Releases: ncbi/egapx
Releases · ncbi/egapx
v0.3.1-alpha
Release 0.3.0-alpha
New features integrated from RefSeq EGAP:
- ortholog analysis vs a pre-defined reference species
- refinement of gene biotype (protein-coding, pseudogene, lncRNA) based on annotation and orthology properties
- Assignment of gene symbols, names, and protein names based on orthology or comparison to SwissProt proteins
- Better annotation of single-exon protein-coding genes based on well supported proteins
- Automatic selection of organism symbol format, ortholog reference species, protein reference sets, maximum intron size, and some annotation-related parameters
- Added target protein sets for plant clades and additional vertebrates
- Integration of structural and functional annotation into final output, including: ASN.1, GFF, GTF, mRNA FASTA, CDS FASTA, protein FASTA
Execution improvements:
- Added versioning for EGAPx (egapx.py runner, Docker/Singularity images)

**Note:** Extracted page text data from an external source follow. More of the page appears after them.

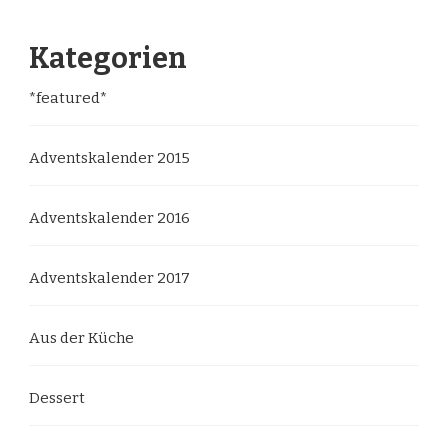
Kategorien
*featured*
Adventskalender 2015
Adventskalender 2016
Adventskalender 2017
Aus der Küche
Dessert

- Added check for user input files
- Improved support for pre-download of reference files
- Updated STAR to produce csi index instead of bai index to work for large sequences
- Increased time limit for chainer
- Updated chunk size for miniprot tasks to 25k
- Enable skipping gnomon training when parameters from closely-related taxa are available
- Relocated Python requirements.txt to repo root
Future plans:
- Workflow for GenBank submission. Contact us if you want to help with testing.
- long-read transcript evidence using minimap2
- short ncRNA prediction with tRNAscan and Rfam
Release v0.2-alpha
- Updated resource allocation for different tasks
- Added support for non-SRA reads
- Added option for off-line mode
- Bug fixes
Release v0.1.2-alpha
- Added configs for biowulf cluster, and biowulf local
- Added config for SLURM, that users will need to edit according to their cluster specifications
- bug fixes
EGAPx alpha release
This version of EGAPx is an alpha release with limited features and organism scope to collect initial feedback on execution. Outputs are not yet complete and not intended for production use.